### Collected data
§

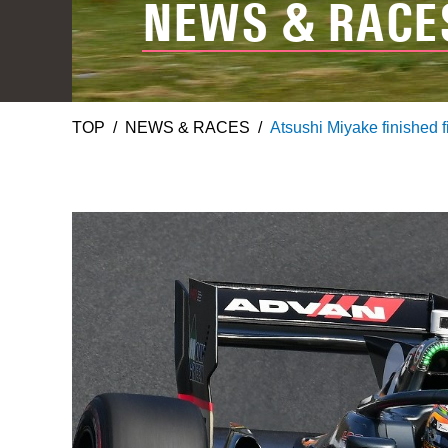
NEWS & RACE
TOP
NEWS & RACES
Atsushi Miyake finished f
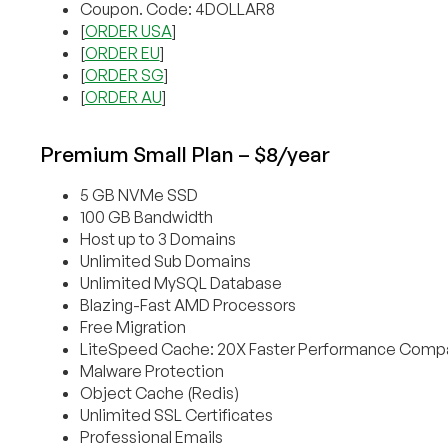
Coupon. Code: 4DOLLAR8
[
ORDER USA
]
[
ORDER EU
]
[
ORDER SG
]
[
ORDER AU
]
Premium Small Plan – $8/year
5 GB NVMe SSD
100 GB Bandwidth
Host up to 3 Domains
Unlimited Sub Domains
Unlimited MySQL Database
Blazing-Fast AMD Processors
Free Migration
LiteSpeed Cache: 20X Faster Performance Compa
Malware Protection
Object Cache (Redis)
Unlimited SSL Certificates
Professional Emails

§

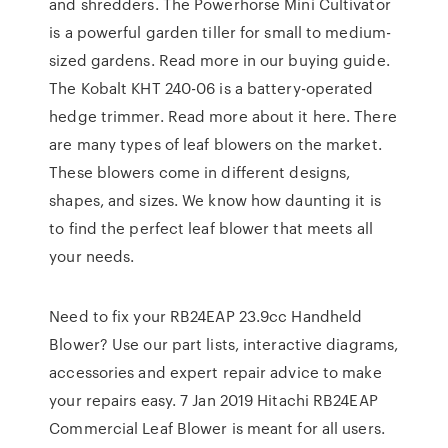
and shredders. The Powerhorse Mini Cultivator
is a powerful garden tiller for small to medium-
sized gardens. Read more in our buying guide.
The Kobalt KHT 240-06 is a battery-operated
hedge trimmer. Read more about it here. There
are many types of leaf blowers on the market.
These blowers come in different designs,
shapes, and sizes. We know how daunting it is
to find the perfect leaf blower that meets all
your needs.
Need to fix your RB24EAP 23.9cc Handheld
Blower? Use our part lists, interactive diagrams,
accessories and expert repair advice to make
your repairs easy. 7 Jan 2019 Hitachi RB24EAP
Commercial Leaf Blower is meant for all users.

§

### Exercise objective
Working through the records above, copy each line in which "Cache" is found.

### Your response
LiteSpeed Cache: 20X Faster Performance Compa
Object Cache (Redis)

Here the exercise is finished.